Reader feedback always has been important to the magazine. Mr. Gude explained, “We do reader study after reader study, and we have learned that people who are Milling & Baking News readers have a real affinity for the magazine. Fully 75% of readers tell us they read every issue. That’s three out of four readers of an every-other-week magazine who read every issue, and 95% of respondents describe themselves as ‘regular’ readers.”

Ingredient buyers and suppliers, as well as leaders of grain, milling and baking companies, continue to form the core of the Milling & Baking News readership, said Josh Sosland. “Additionally, over the last quarter century, we have added research and development professionals and editorial coverage around ingredient technology to broaden the scope of our editorial in a way that gives our core readers a broad understanding of ingredient formulation trends and also meets the need of ingredient advertisers.”

Into the second century

The rise of digital publishing poses a conundrum to any print publication but especially to those in the business-to-business field. Milling & Baking News is no different.

baking business snapshot 2022_sized.jpgThe home page of bakingbusiness.com, the website shared by Milling & Baking News and Baking & Snack.

 “I very strongly feel the importance of becoming digitally literate,” Neil Sosland said. “In journalism today, very few publications remain in print. Many have gone completely digital. As a publishing company, we will continue to go further into internet applications. We must be one of the electronic leaders in business-to-business publishing, and we must respond to those challenges.

“As journalists, you have to keep learning new things, and that means getting savvy about technology. It’s like the change from doing long division, as Sanders did when he worked on the market pages, to using a slide rule like I did at first, to going to adding machines and then to computers.

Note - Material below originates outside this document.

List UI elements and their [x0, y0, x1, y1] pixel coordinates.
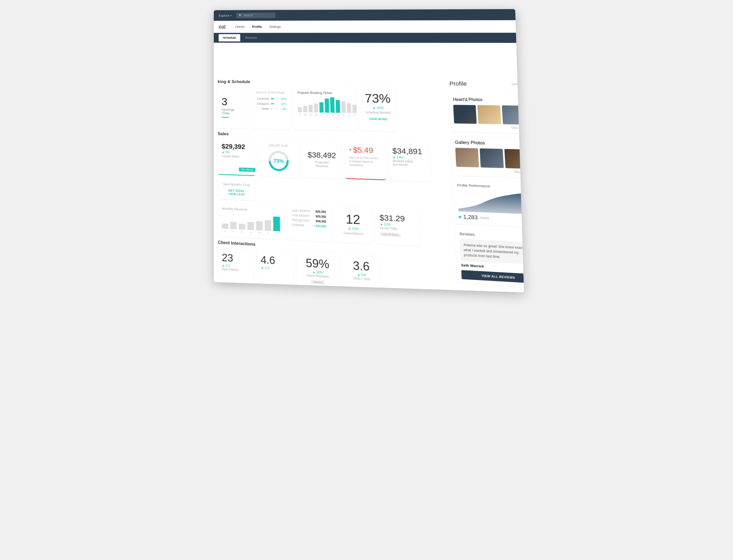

You have to always be looking for a better way to do your job.”

Milling & Baking News is at a crossroads today, said Josh Sosland.

“The industries we cover have vastly changed,” he said. “Today, the milling and baking industries businesses have largely consolidated and are highly concentrated. Family businesses were the norm in 1970. Today, they are the exception, both in milling and baking, as well as publishing.

“The grain industry was enjoying its heyday in 1970. Few standalone grain companies from that era continue to exist. Most have shut down, been acquired or turned into much more diversified companies.

“In 1970, white bread remained the dominant end use for flour, together with basic commodity cookies and cracker. White bread has been in decline ever since, perhaps with the exception of the start of COVID-19, and the end-use outlets for flour are far more diverse than was the case 50 years ago.

“As consumer tastes have become more sophisticated, with a $5 loaf of organic bread the fastest growing brand over the past five years, it’s clear that more change is coming. It’s very exciting for our readers and for us.”

Looking ahead, he said, “Milling & Baking News will need to adapt to the changing marketplace, both because of continued consolidation in the grain-based foods industry and as a paid subscription publication in a business-to-business environment in which such publications really no longer exists.”

Jay Sjerven summed up: “Each successive generation of Sosland Publishing editors must continue to provide this essential information to the food industry.”